* What you need to do *
Go through the entries and say how many lines contain the string "également". The number is the whole answer.

━━━━━━━━━━

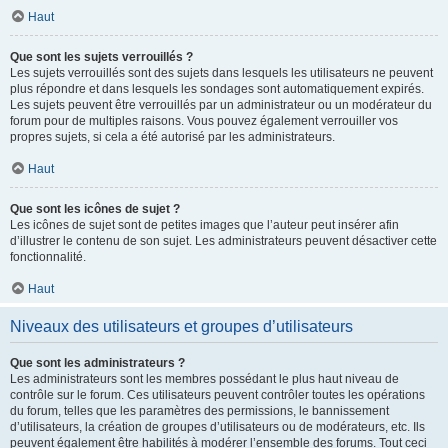
Haut
Que sont les sujets verrouillés ?
Les sujets verrouillés sont des sujets dans lesquels les utilisateurs ne peuvent
plus répondre et dans lesquels les sondages sont automatiquement expirés.
Les sujets peuvent être verrouillés par un administrateur ou un modérateur du
forum pour de multiples raisons. Vous pouvez également verrouiller vos
propres sujets, si cela a été autorisé par les administrateurs.
Haut
Que sont les icônes de sujet ?
Les icônes de sujet sont de petites images que l’auteur peut insérer afin
d’illustrer le contenu de son sujet. Les administrateurs peuvent désactiver cette
fonctionnalité.
Haut
Niveaux des utilisateurs et groupes d’utilisateurs
Que sont les administrateurs ?
Les administrateurs sont les membres possédant le plus haut niveau de
contrôle sur le forum. Ces utilisateurs peuvent contrôler toutes les opérations
du forum, telles que les paramètres des permissions, le bannissement
d’utilisateurs, la création de groupes d’utilisateurs ou de modérateurs, etc. Ils
peuvent également être habilités à modérer l’ensemble des forums. Tout ceci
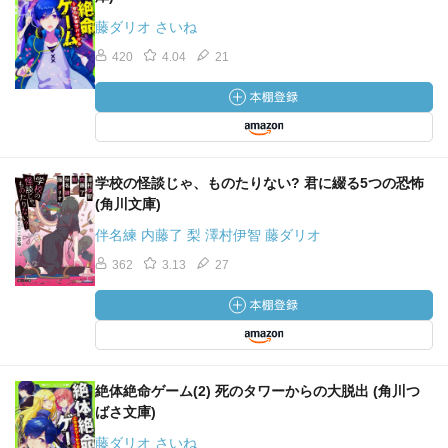
藤ダリオ さいね
420
4.04
21
学校の怪談じゃ、ものたりない? 君に綴る5つの恐怖
(角川文庫)
伴名練 内藤了 梨 澤村伊智 藤ダリオ
362
3.13
27
絶体絶命ゲーム(2) 死のタワーからの大脱出 (角川つ
ばさ文庫)
藤ダリオ さいね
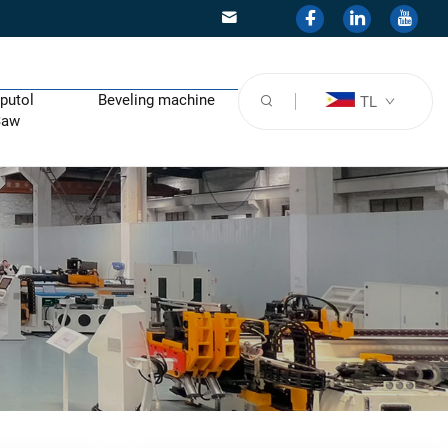
putol
Beveling machine
TL
Saw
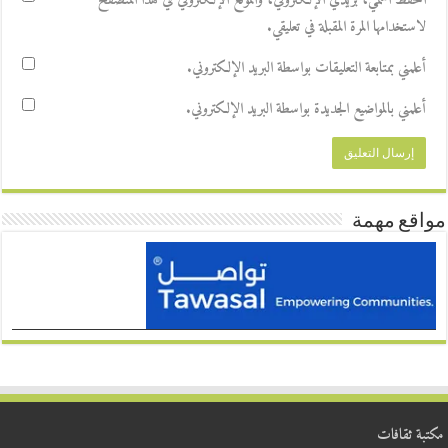
احفظ اسمي، بريدي الإلكتروني، والموقع الإلكتروني في هذا المتصفح
لاستخدامها المرة المقبلة في تعليقي.
أعلمني بمتابعة التعليقات بواسطة البريد الإلكتروني.
أعلمني بالمواضيع الجديدة بواسطة البريد الإلكتروني.
مواقع مهمة
مكتبة ثقافات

━━━━━━━━━━

* Exercise response *
2